Friday 28 November 2014

Goodbye to a Great Writer

This blog was originally going to be about literary societies, but, while working on it, I heard of the death of P D James, and felt I had to write about her instead.  There is, I hasten to add, no connection that I know of between Phyllis, as we knew her (she was an honorary Fellow of St Hilda’s College, Oxford, and a frequent guest at meetings of the Barbara Pym Society) and Siegfried Sassoon.  She was born in 1920 and thus had no memory of the First World War, and she did not have her first novel published until 1962; thus there was little overlap between her literary career and Sassoon’s. 

Nor did they move in the same circles.  Phyllis Dorothy James was not from a poor family, and had a good basic education, but was nevertheless forced to leave school at the age of sixteen to go along with her father’s wishes.  Her career as an office worker was interrupted by the Second World War, in the course of which her husband, Ernest, developed a mental condition that prevented him being the family breadwinner.  She continued to work in the public sector, which (to my mind) makes it rather surprising that, when called to the House of Lords in 1991, she joined the Conservative backbenches.
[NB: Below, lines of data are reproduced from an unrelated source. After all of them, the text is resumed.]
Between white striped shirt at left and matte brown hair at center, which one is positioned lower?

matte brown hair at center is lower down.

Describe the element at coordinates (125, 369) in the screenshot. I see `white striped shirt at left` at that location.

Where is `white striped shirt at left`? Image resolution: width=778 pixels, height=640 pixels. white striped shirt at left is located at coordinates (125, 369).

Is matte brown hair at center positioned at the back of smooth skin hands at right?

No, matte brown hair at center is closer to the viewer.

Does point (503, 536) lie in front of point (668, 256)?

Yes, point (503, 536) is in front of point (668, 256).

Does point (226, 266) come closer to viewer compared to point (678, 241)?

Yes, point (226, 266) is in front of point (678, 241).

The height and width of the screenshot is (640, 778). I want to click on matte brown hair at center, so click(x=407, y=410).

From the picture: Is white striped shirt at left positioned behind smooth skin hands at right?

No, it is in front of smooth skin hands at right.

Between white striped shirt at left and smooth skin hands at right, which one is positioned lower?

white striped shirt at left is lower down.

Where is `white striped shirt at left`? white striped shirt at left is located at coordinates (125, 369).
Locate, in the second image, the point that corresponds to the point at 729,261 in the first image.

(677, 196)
I cannot claim that I knew Phyllis, and I have only read three of her books.  But I met her and heard her speak on several occasions, and I was always enthralled and full of admiration for a woman who could speak so fluently and so interestingly on different topics.  She had, I believe, told the Secretary of the Barbara Pym Society that she “liked” Barbara Pym, as have so many other eminent people.  Usually – if we can get them to speak at all – they come up with a moderately interesting account of what it is they like about Barbara Pym and how they came to read her books.  This speech was completely different, an analysis of the Pym world in great and knowledgeable depth, shedding new light on the subject and never losing the audience’s attention for a moment.
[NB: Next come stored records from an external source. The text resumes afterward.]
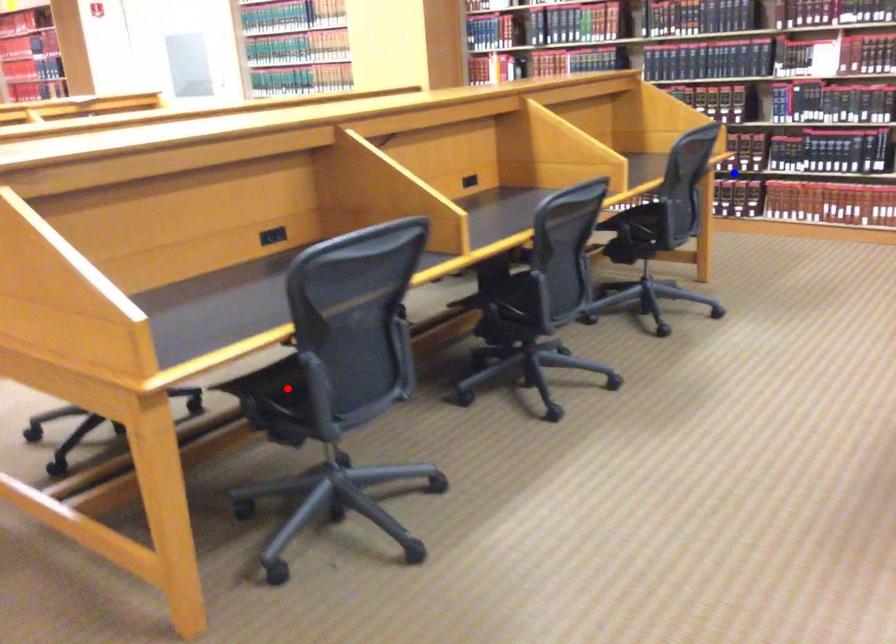 Question: In the image, two points are highlighted. Which point is nearer to the camera? Reply with the corresponding letter.

Choices:
 (A) blue point
 (B) red point

Answer: (B) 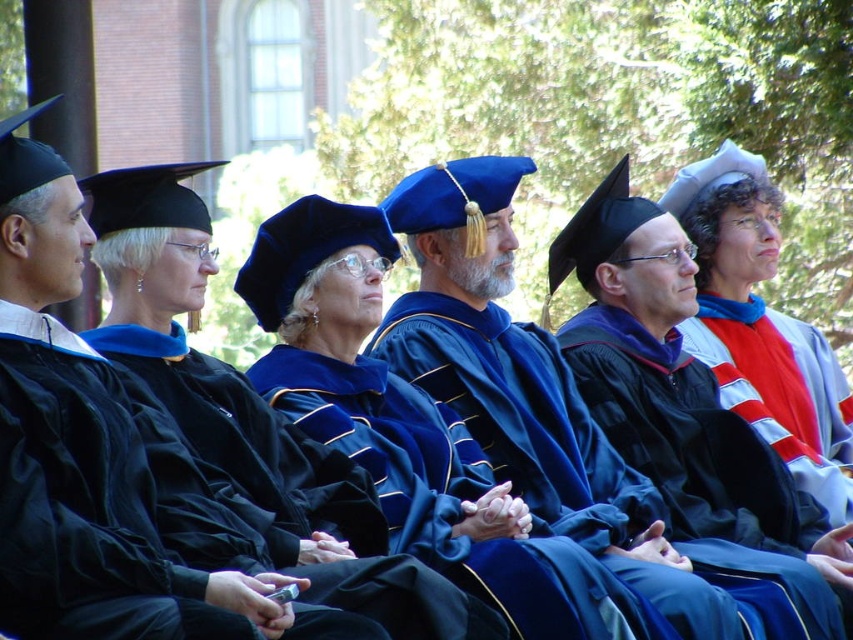 You are a photographer trying to capture a clear shot of the velvet blue graduation gown at center and the velvet blue gown at center. Which one is positioned higher in the image?

The velvet blue graduation gown at center is positioned higher than the velvet blue gown at center in the image.

You are a photographer at the graduation ceremony. You need to capture a photo of the matte black graduation gown at center and the velvet blue gown at center. From the perspective of someone looking at the image, which gown is positioned higher in the frame?

The matte black graduation gown at center is positioned higher in the frame than the velvet blue gown at center.

You are a photographer standing at the back of the graduation ceremony. You want to take a clear photo of the velvet blue graduation gown at center. Considering the distance, is it possible to capture a clear image without using a zoom lens?

The velvet blue graduation gown at center is 59.73 meters away from the camera. Without a zoom lens, capturing a clear image at this distance would be challenging as the subject would appear small and potentially blurry in the frame. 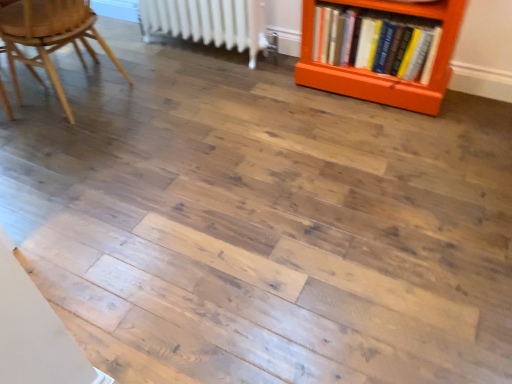 What do you see at coordinates (375, 41) in the screenshot?
I see `hardcover books at right` at bounding box center [375, 41].

What is the approximate width of hardcover books at right?

The width of hardcover books at right is 10.26 inches.

The image size is (512, 384). Identify the location of white metallic radiator at upper center. (208, 22).

Is white metallic radiator at upper center facing away from hardcover books at right?

white metallic radiator at upper center does not have its back to hardcover books at right.

How different are the orientations of white metallic radiator at upper center and hardcover books at right in degrees?

There is a 1.34-degree angle between the facing directions of white metallic radiator at upper center and hardcover books at right.

Who is shorter, white metallic radiator at upper center or hardcover books at right?

hardcover books at right is shorter.

Which object is wider, white metallic radiator at upper center or hardcover books at right?

hardcover books at right is wider.

Considering the positions of objects white metallic radiator at upper center and wooden chair at left in the image provided, who is in front, white metallic radiator at upper center or wooden chair at left?

wooden chair at left is more forward.

The image size is (512, 384). Find the location of `radiator that is above the wooden chair at left (from the image's perspective)`. radiator that is above the wooden chair at left (from the image's perspective) is located at coordinates click(208, 22).

Which of these two, white metallic radiator at upper center or wooden chair at left, is thinner?

With smaller width is white metallic radiator at upper center.

From a real-world perspective, is white metallic radiator at upper center beneath wooden chair at left?

Yes.

Is wooden chair at left located outside hardcover books at right?

wooden chair at left lies outside hardcover books at right's area.

Based on the photo, from the image's perspective, is wooden chair at left below hardcover books at right?

Indeed, from the image's perspective, wooden chair at left is shown beneath hardcover books at right.

Is wooden chair at left taller than hardcover books at right?

Yes.

Is wooden chair at left wider than hardcover books at right?

Yes, wooden chair at left is wider than hardcover books at right.

Consider the image. Is wooden chair at left not near white metallic radiator at upper center?

wooden chair at left is actually quite close to white metallic radiator at upper center.

Between point (90, 24) and point (173, 32), which one is positioned in front?

The point (90, 24) is closer to the camera.

Between wooden chair at left and white metallic radiator at upper center, which one is positioned in front?

wooden chair at left is more forward.

Considering the relative sizes of wooden chair at left and white metallic radiator at upper center in the image provided, is wooden chair at left wider than white metallic radiator at upper center?

Yes, wooden chair at left is wider than white metallic radiator at upper center.

Can you tell me how much hardcover books at right and wooden chair at left differ in facing direction?

90 degrees.

Considering the sizes of objects hardcover books at right and wooden chair at left in the image provided, who is bigger, hardcover books at right or wooden chair at left?

wooden chair at left.

From the image's perspective, between hardcover books at right and wooden chair at left, who is located below?

From the image's view, wooden chair at left is below.

Considering the relative sizes of hardcover books at right and wooden chair at left in the image provided, is hardcover books at right thinner than wooden chair at left?

Correct, the width of hardcover books at right is less than that of wooden chair at left.

Is white metallic radiator at upper center located within hardcover books at right?

No, white metallic radiator at upper center is not a part of hardcover books at right.

Image resolution: width=512 pixels, height=384 pixels. Find the location of `radiator below the hardcover books at right (from a real-world perspective)`. radiator below the hardcover books at right (from a real-world perspective) is located at coordinates (208, 22).

From the picture: From a real-world perspective, is hardcover books at right positioned above or below white metallic radiator at upper center?

In terms of real-world spatial position, hardcover books at right is above white metallic radiator at upper center.

Is hardcover books at right to the left of white metallic radiator at upper center from the viewer's perspective?

Incorrect, hardcover books at right is not on the left side of white metallic radiator at upper center.

In order to click on book in front of the white metallic radiator at upper center in this screenshot , I will do `click(375, 41)`.

Identify the location of chair below the white metallic radiator at upper center (from the image's perspective). (49, 37).

Based on their spatial positions, is white metallic radiator at upper center or wooden chair at left further from hardcover books at right?

wooden chair at left lies further to hardcover books at right than the other object.

Looking at this image, which object lies further to the anchor point white metallic radiator at upper center, hardcover books at right or wooden chair at left?

Based on the image, hardcover books at right appears to be further to white metallic radiator at upper center.

Looking at the image, which one is located closer to white metallic radiator at upper center, wooden chair at left or hardcover books at right?

wooden chair at left lies closer to white metallic radiator at upper center than the other object.

Based on their spatial positions, is white metallic radiator at upper center or hardcover books at right closer to wooden chair at left?

white metallic radiator at upper center is positioned closer to the anchor wooden chair at left.

Estimate the real-world distances between objects in this image. Which object is closer to wooden chair at left, hardcover books at right or white metallic radiator at upper center?

white metallic radiator at upper center is positioned closer to the anchor wooden chair at left.

Looking at the image, which one is located closer to hardcover books at right, wooden chair at left or white metallic radiator at upper center?

white metallic radiator at upper center lies closer to hardcover books at right than the other object.

The height and width of the screenshot is (384, 512). In order to click on radiator located between wooden chair at left and hardcover books at right in the left-right direction in this screenshot , I will do `click(208, 22)`.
One of the most entertaining afternoons I have ever spent was at the Oxford Literary Festival in 2011, when 90-year-old Phyllis shared the stage with another outstanding novelist, Jill Paton Walsh, for a debate: Agatha Christie versus Dorothy L Sayers.  There were many reviews of the event, one of which you can read here: http://stuck-in-a-book.blogspot.co.uk/2011/04/agatha-vs-dorothy.html  Jill took Dorothy’s side, while Phyllis stuck up for Agatha.  Amusingly, both agreed that Sayers was the better writer, but Phyllis stuck to her guns on the basis that, since Agatha had sold so many more books and given so much pleasure to so many people, she must be superior overall.  The whole debate took place in a spirit of true literary appreciation, friendship and humour – there were such a lot of laughs.  The personalities of the two speakers came across very clearly, with Phyllis being particularly fun-loving and wickedly witty.  They interacted perfectly.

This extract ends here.